To use and get the most from story generators, we will need to make some changes to our configuration:

config.yaml:

 1tables:
 2  ...
 3  users:
 4     num_rows_per_pass: 0  # see 1 below
 5     ...
 6
 7  sessions:
 8     num_rows_per_pass: 0  # see 1 below
 9     ...
10
11story_generators_module: airbnb_generators  # see 2 below
12
13story_generators:
14  - name: airbnb_generators.sessions_story
15    num_stories_per_pass: 30  # see 3 below

  1. By default, story generators will run in addition to the usual process that generates data row-by-row independently for each table, the process that we’ve been using so far when running create-data. Often we don’t want this for the tables that the story generators generate data for, so in our case we set num_rows_per_pass: 0 for users and sessions. We could keep these >0 if we wanted a mix of row-by-row and story-generated users and sessions.

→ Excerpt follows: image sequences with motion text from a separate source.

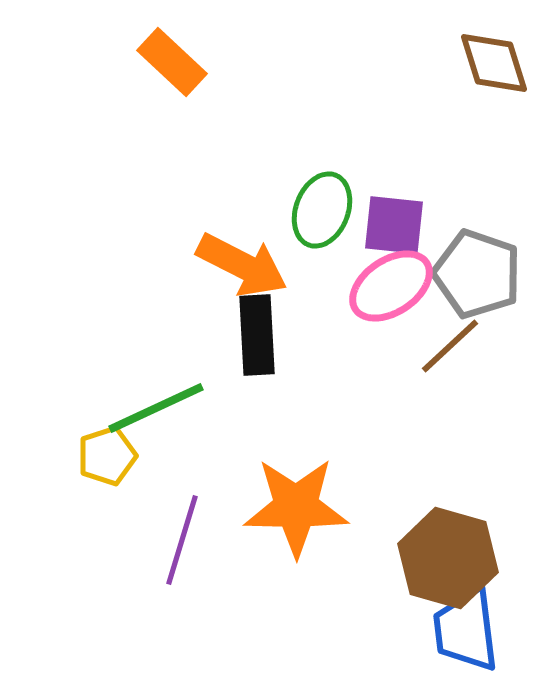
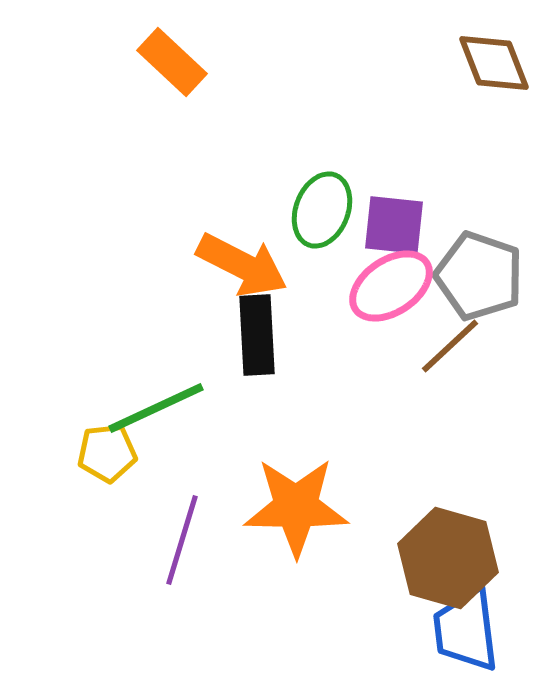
brown diamond: rotated 4 degrees counterclockwise
gray pentagon: moved 2 px right, 2 px down
yellow pentagon: moved 3 px up; rotated 12 degrees clockwise
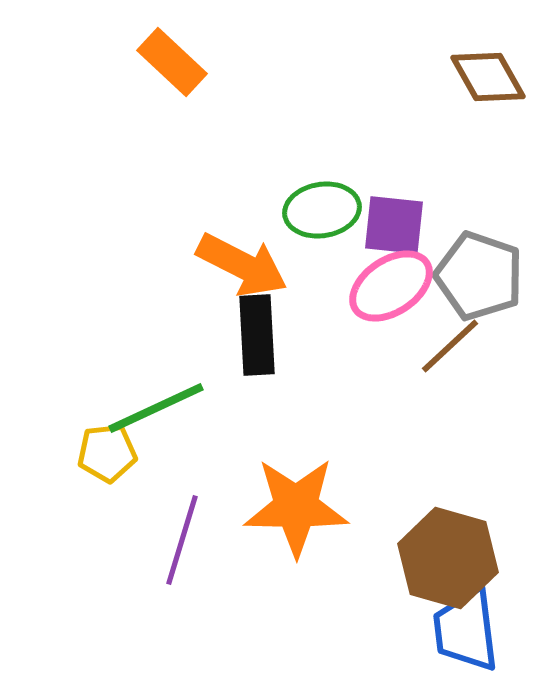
brown diamond: moved 6 px left, 14 px down; rotated 8 degrees counterclockwise
green ellipse: rotated 60 degrees clockwise
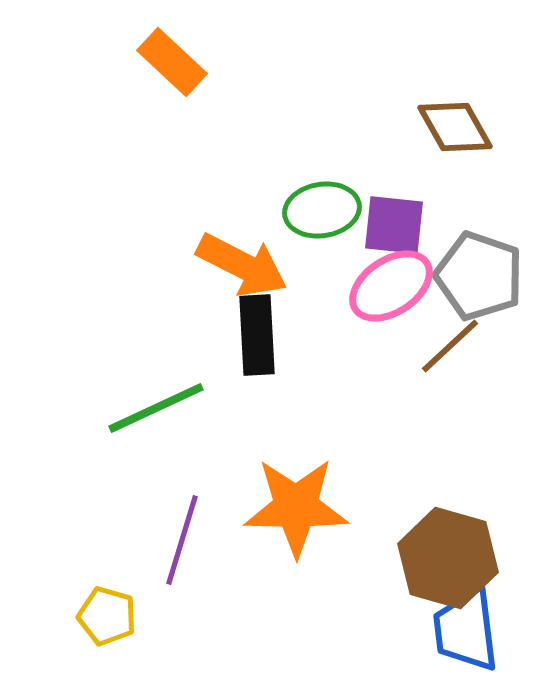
brown diamond: moved 33 px left, 50 px down
yellow pentagon: moved 163 px down; rotated 22 degrees clockwise
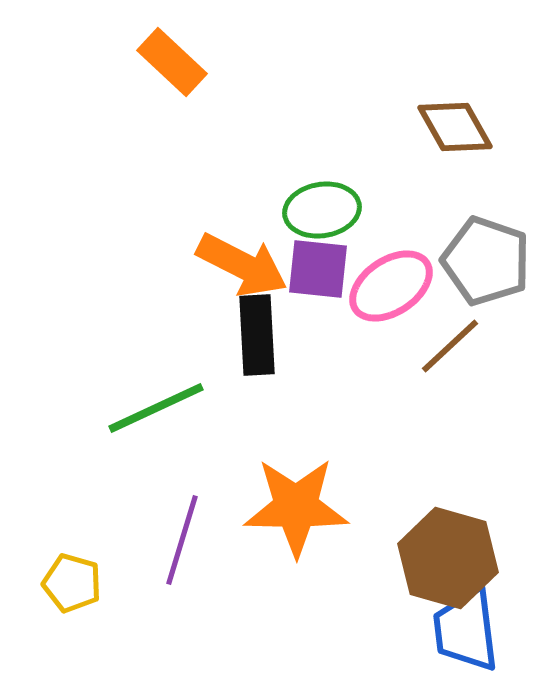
purple square: moved 76 px left, 44 px down
gray pentagon: moved 7 px right, 15 px up
yellow pentagon: moved 35 px left, 33 px up
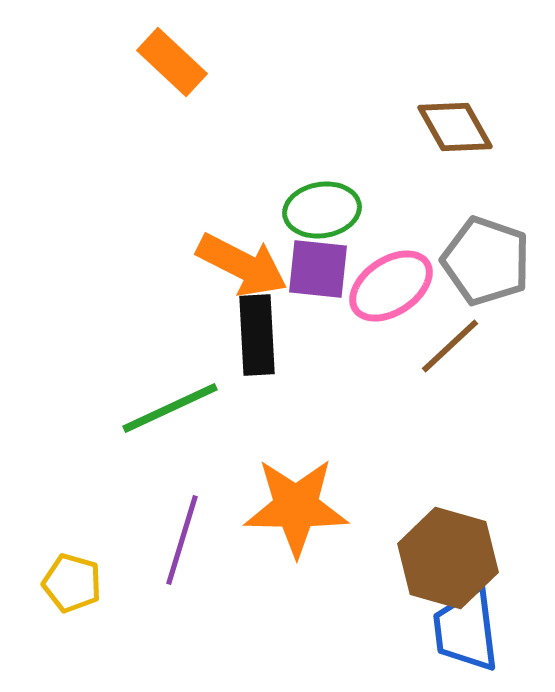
green line: moved 14 px right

  2. We specify the module that contains our story generators. In this case, it is the same Python file as the row generators.

  3. We specify that we have one story generator and that it will be called 30 times. Note that, unlike row generators, the story generator is not linked to any particular table as it specifies the table name whenever it yield s.

After editing the config.yaml and airbnb_generators.py as above, you can run:

$ sqlsynthgen make-generators --config-file=config.yaml --stats-file=src-stats.yaml --force

This will regenerate the ssg.py file to incorporate your story generator, and running create-data as usual will then create some storied users and sessions.

Story generators allow for nearly unlimited fidelity if enough work is put in to write them. Above, we have created a correlation between only two tables but one can create arbitrary correlations between many tables and variables, including complex time series such as a patient’s test results or a customer’s orders. An example of this can be seen in our health data example use case. This opens utility far beyond simple pipeline testing or showcasing, including fitting statistical models to the synthetic data that could perform non-trivially well on the real data. The output of the source statistics queries are available as arguments for the story generators, just like they are for the custom row generators. Thus the synthetic data generated can be made to match the original data in whatever ways are desired. The only significant limitation is that referencing or updating rows created before the current story was run is not easy (although not impossible either, by using the dst_db_conn object).

Note that we make here the same trade off as we did before: generating very high fidelity data requires significant effort on the user’s part, in writing the Python code for any story generators that are needed, and any source statistics SQL queries needed to inform those generators of properties of the original data. This is in contrast with other more automated synthetic data generators, such as GANs, which automatically learn various features of the source data and try to replicate them. However, what we gain are:

  • Full transparency and control over the ways in which the source data is utilised, and thus the ways in which privacy could in principle be at risk, including easy implementation of differential privacy guarantees.

  • The possibility of starting from very low fidelity data, and incrementally adding fidelity to particular aspects of the data, as is needed to serve the utility of whatever use case the synthetic data is created for.

Examples of the complete files generated by the tutorial can be found at: /sqlsynthgen/examples/airbnb.